(Beginning of Records supplied)
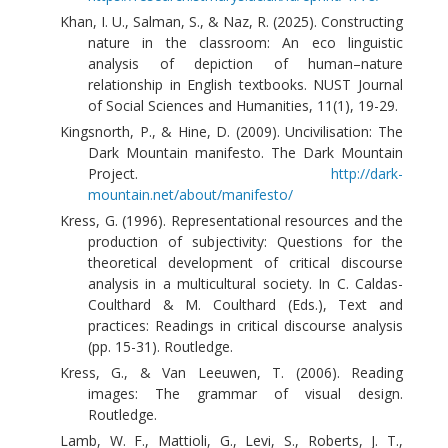
Khan, I. U., Salman, S., & Naz, R. (2025). Constructing
nature in the classroom: An eco linguistic
analysis of depiction of human–nature
relationship in English textbooks. NUST Journal
of Social Sciences and Humanities, 11(1), 19-29.
Kingsnorth, P., & Hine, D. (2009). Uncivilisation: The
Dark Mountain manifesto. The Dark Mountain
Project.
http://dark-
mountain.net/about/manifesto/
Kress, G. (1996). Representational resources and the
production of subjectivity: Questions for the
theoretical development of critical discourse
analysis in a multicultural society. In C. Caldas-
Coulthard & M. Coulthard (Eds.), Text and
practices: Readings in critical discourse analysis
(pp. 15-31). Routledge.
Kress, G., & Van Leeuwen, T. (2006). Reading
images: The grammar of visual design.
Routledge.
Lamb, W. F., Mattioli, G., Levi, S., Roberts, J. T.,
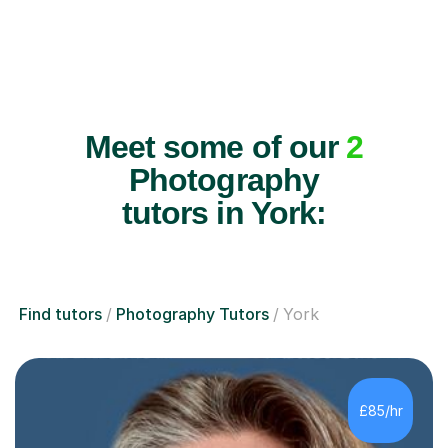
Meet some of our
2
Photography
tutors in York:
Find tutors
Photography Tutors
York
£85/hr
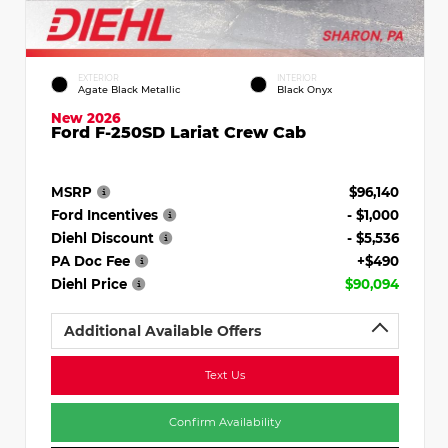
EXTERIOR
INTERIOR
Agate Black Metallic
Black Onyx
New 2026
Ford F-250SD Lariat Crew Cab
MSRP
$96,140
Ford Incentives
- $1,000
Diehl Discount
- $5,536
PA Doc Fee
+$490
Diehl Price
$90,094
Additional Available Offers
Text Us
Confirm Availability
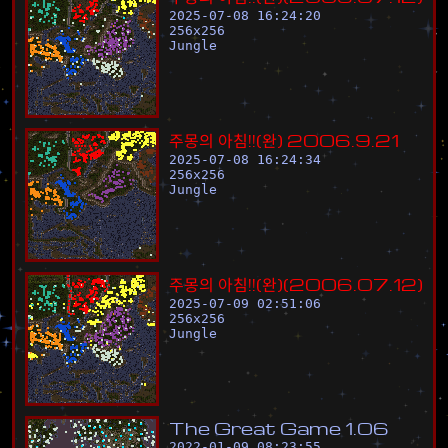
2025-07-08 16:24:20
256
x
256
Jungle
주
몽
의
아
침
!
!
(
완
)
2
0
0
6
.
9
.
2
1
2025-07-08 16:24:34
256
x
256
Jungle
주
몽
의
아
침
!
!
(
완
)
(
2
0
0
6
.
0
7
.
1
2
)
2025-07-09 02:51:06
256
x
256
Jungle
T
h
e
G
r
e
a
t
G
a
m
e
1
.
0
6
2022-01-09 08:23:55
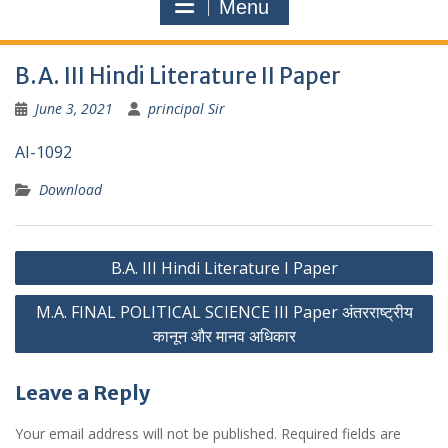
Menu
B.A. III Hindi Literature II Paper
June 3, 2021
principal Sir
AI-1092
Download
Post
B.A. III Hindi Literature I Paper
navigation
M.A. FINAL POLITICAL SCIENCE III Paper अंतरराष्ट्रीय
कानून और मानव अधिकार
Leave a Reply
Your email address will not be published.
Required fields are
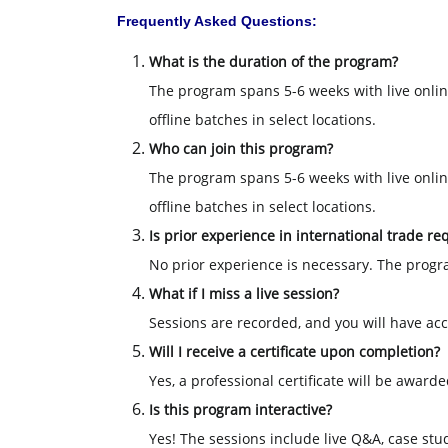
Frequently Asked Questions:
What is the duration of the program?
The program spans 5-6 weeks with live onlin
offline batches in select locations.
Who can join this program?
The program spans 5-6 weeks with live onlin
offline batches in select locations.
Is prior experience in international trade re
No prior experience is necessary. The progr
What if I miss a live session?
Sessions are recorded, and you will have acce
Will I receive a certificate upon completion?
Yes, a professional certificate will be awar
Is this program interactive?
Yes! The sessions include live Q&A, case stu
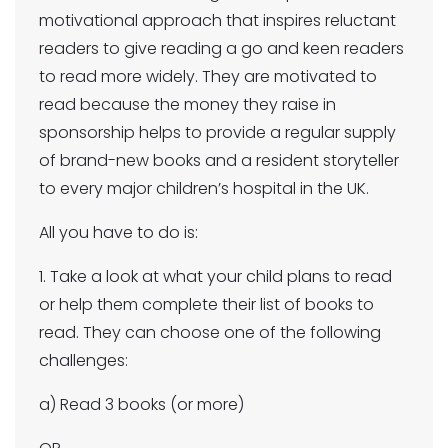
motivational approach that inspires reluctant
readers to give reading a go and keen readers
to read more widely. They are motivated to
read because the money they raise in
sponsorship helps to provide a regular supply
of brand-new books and a resident storyteller
to every major children’s hospital in the UK.
All you have to do is:
1. Take a look at what your child plans to read
or help them complete their list of books to
read. They can choose one of the following
challenges:
a) Read 3 books (or more)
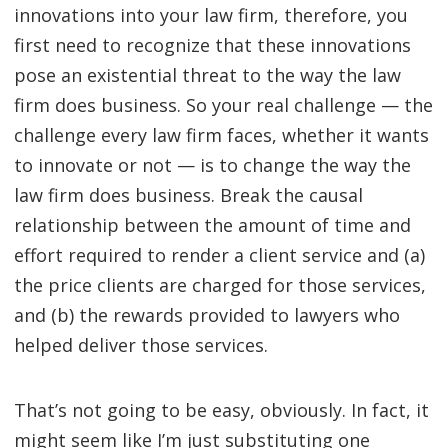
innovations into your law firm, therefore, you
first need to recognize that these innovations
pose an existential threat to the way the law
firm does business. So your real challenge — the
challenge every law firm faces, whether it wants
to innovate or not — is to change the way the
law firm does business. Break the causal
relationship between the amount of time and
effort required to render a client service and (a)
the price clients are charged for those services,
and (b) the rewards provided to lawyers who
helped deliver those services.
That’s not going to be easy, obviously. In fact, it
might seem like I’m just substituting one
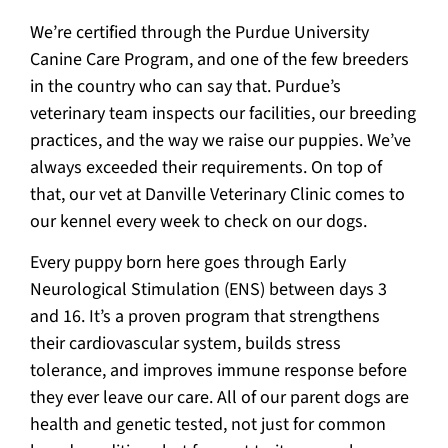
We’re certified through the Purdue University
Canine Care Program, and one of the few breeders
in the country who can say that. Purdue’s
veterinary team inspects our facilities, our breeding
practices, and the way we raise our puppies. We’ve
always exceeded their requirements. On top of
that, our vet at Danville Veterinary Clinic comes to
our kennel every week to check on our dogs.
Every puppy born here goes through Early
Neurological Stimulation (ENS) between days 3
and 16. It’s a proven program that strengthens
their cardiovascular system, builds stress
tolerance, and improves immune response before
they ever leave our care. All of our parent dogs are
health and genetic tested, not just for common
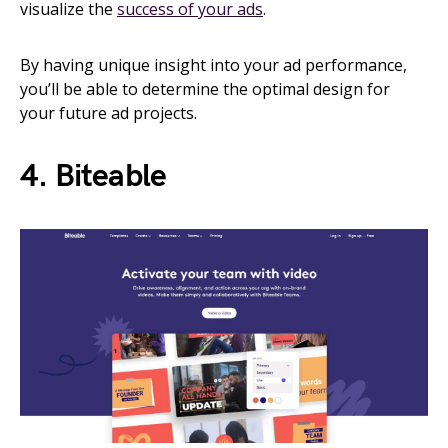
visualize the
success of your ads
.
By having unique insight into your ad performance,
you’ll be able to determine the optimal design for
your future ad projects.
4. Biteable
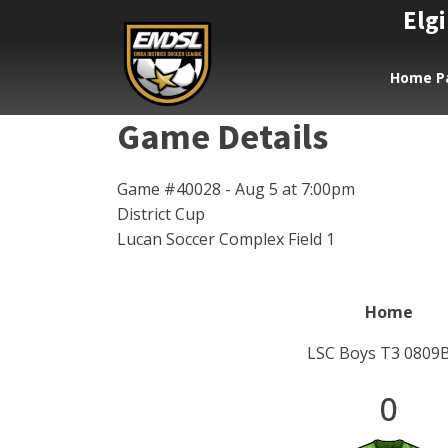
Elgi
Home P
Game Details
Game #40028 - Aug 5 at 7:00pm
District Cup
Lucan Soccer Complex Field 1
Home
LSC Boys T3 0809
0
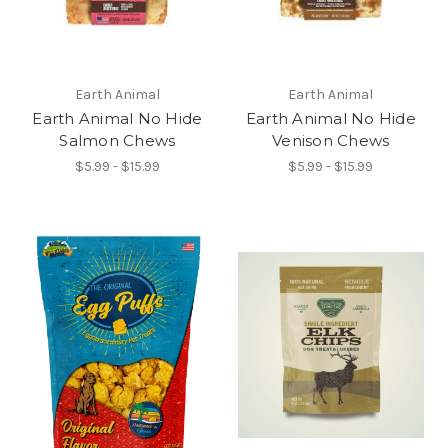
Earth Animal
Earth Animal
Earth Animal No Hide
Earth Animal No Hide
Salmon Chews
Venison Chews
$5.99 - $15.99
$5.99 - $15.99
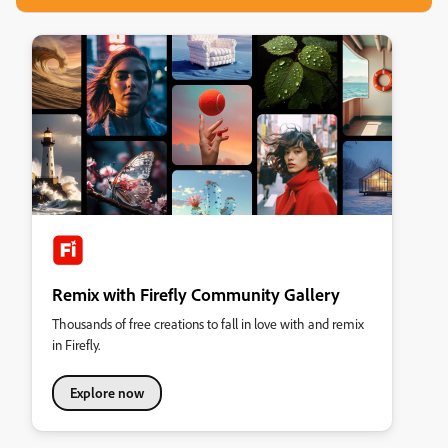
Remix with Firefly Community Gallery
Thousands of free creations to fall in love with and remix
in Firefly.
Explore now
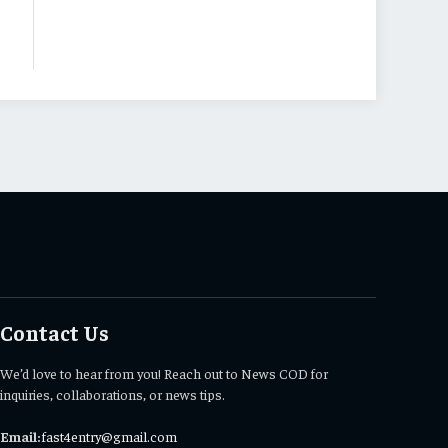
Contact Us
We’d love to hear from you! Reach out to News COD for
inquiries, collaborations, or news tips.
Email:
fast4entry@gmail.com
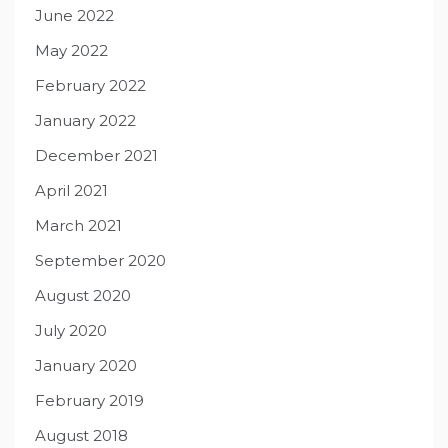
June 2022
May 2022
February 2022
January 2022
December 2021
April 2021
March 2021
September 2020
August 2020
July 2020
January 2020
February 2019
August 2018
(End of Records supplied)
Problem requirements |
Retype the records above line for line and exactly, omitting their pictures.

Output of the task |
Khan, I. U., Salman, S., & Naz, R. (2025). Constructing
nature in the classroom: An eco linguistic
analysis of depiction of human–nature
relationship in English textbooks. NUST Journal
of Social Sciences and Humanities, 11(1), 19-29.
Kingsnorth, P., & Hine, D. (2009). Uncivilisation: The
Dark Mountain manifesto. The Dark Mountain
Project.
http://dark-
mountain.net/about/manifesto/
Kress, G. (1996). Representational resources and the
production of subjectivity: Questions for the
theoretical development of critical discourse
analysis in a multicultural society. In C. Caldas-
Coulthard & M. Coulthard (Eds.), Text and
practices: Readings in critical discourse analysis
(pp. 15-31). Routledge.
Kress, G., & Van Leeuwen, T. (2006). Reading
images: The grammar of visual design.
Routledge.
Lamb, W. F., Mattioli, G., Levi, S., Roberts, J. T.,
Meet some of our
2
Photography
tutors in York:
Find tutors
Photography Tutors
York
£85/hr
EXTERIOR
INTERIOR
Agate Black Metallic
Black Onyx
New 2026
Ford F-250SD Lariat Crew Cab
MSRP
$96,140
Ford Incentives
- $1,000
Diehl Discount
- $5,536
PA Doc Fee
+$490
Diehl Price
$90,094
Additional Available Offers
Text Us
Confirm Availability
2025-07-08 16:24:20
256
x
256
Jungle
주
몽
의
아
침
!
!
(
완
)
2
0
0
6
.
9
.
2
1
2025-07-08 16:24:34
256
x
256
Jungle
주
몽
의
아
침
!
!
(
완
)
(
2
0
0
6
.
0
7
.
1
2
)
2025-07-09 02:51:06
256
x
256
Jungle
T
h
e
G
r
e
a
t
G
a
m
e
1
.
0
6
2022-01-09 08:23:55
Menu
B.A. III Hindi Literature II Paper
June 3, 2021
principal Sir
AI-1092
Download
Post
B.A. III Hindi Literature I Paper
navigation
M.A. FINAL POLITICAL SCIENCE III Paper अंतरराष्ट्रीय
कानून और मानव अधिकार
Leave a Reply
Your email address will not be published.
Required fields are
Frequently Asked Questions:
What is the duration of the program?
The program spans 5-6 weeks with live onlin
offline batches in select locations.
Who can join this program?
The program spans 5-6 weeks with live onlin
offline batches in select locations.
Is prior experience in international trade re
No prior experience is necessary. The progr
What if I miss a live session?
Sessions are recorded, and you will have acce
Will I receive a certificate upon completion?
Yes, a professional certificate will be awar
Is this program interactive?
Yes! The sessions include live Q&A, case stu
motivational approach that inspires reluctant
readers to give reading a go and keen readers
to read more widely. They are motivated to
read because the money they raise in
sponsorship helps to provide a regular supply
of brand-new books and a resident storyteller
to every major children’s hospital in the UK.
All you have to do is:
1. Take a look at what your child plans to read
or help them complete their list of books to
read. They can choose one of the following
challenges:
a) Read 3 books (or more)
innovations into your law firm, therefore, you
first need to recognize that these innovations
pose an existential threat to the way the law
firm does business. So your real challenge — the
challenge every law firm faces, whether it wants
to innovate or not — is to change the way the
law firm does business. Break the causal
relationship between the amount of time and
effort required to render a client service and (a)
the price clients are charged for those services,
and (b) the rewards provided to lawyers who
helped deliver those services.
That’s not going to be easy, obviously. In fact, it
might seem like I’m just substituting one
We’re certified through the Purdue University
Canine Care Program, and one of the few breeders
in the country who can say that. Purdue’s
veterinary team inspects our facilities, our breeding
practices, and the way we raise our puppies. We’ve
always exceeded their requirements. On top of
that, our vet at Danville Veterinary Clinic comes to
our kennel every week to check on our dogs.
Every puppy born here goes through Early
Neurological Stimulation (ENS) between days 3
and 16. It’s a proven program that strengthens
their cardiovascular system, builds stress
tolerance, and improves immune response before
they ever leave our care. All of our parent dogs are
health and genetic tested, not just for common
visualize the
success of your ads
.
By having unique insight into your ad performance,
you’ll be able to determine the optimal design for
your future ad projects.
4. Biteable
Elgi
Home P
Game Details
Game #40028 - Aug 5 at 7:00pm
District Cup
Lucan Soccer Complex Field 1
Home
LSC Boys T3 0809
0
Earth Animal
Earth Animal
Earth Animal No Hide
Earth Animal No Hide
Salmon Chews
Venison Chews
$5.99 - $15.99
$5.99 - $15.99
Remix with Firefly Community Gallery
Thousands of free creations to fall in love with and remix
in Firefly.
Explore now
Contact Us
We’d love to hear from you! Reach out to News COD for
inquiries, collaborations, or news tips.
Email:
fast4entry@gmail.com
June 2022
May 2022
February 2022
January 2022
December 2021
April 2021
March 2021
September 2020
August 2020
July 2020
January 2020
February 2019
August 2018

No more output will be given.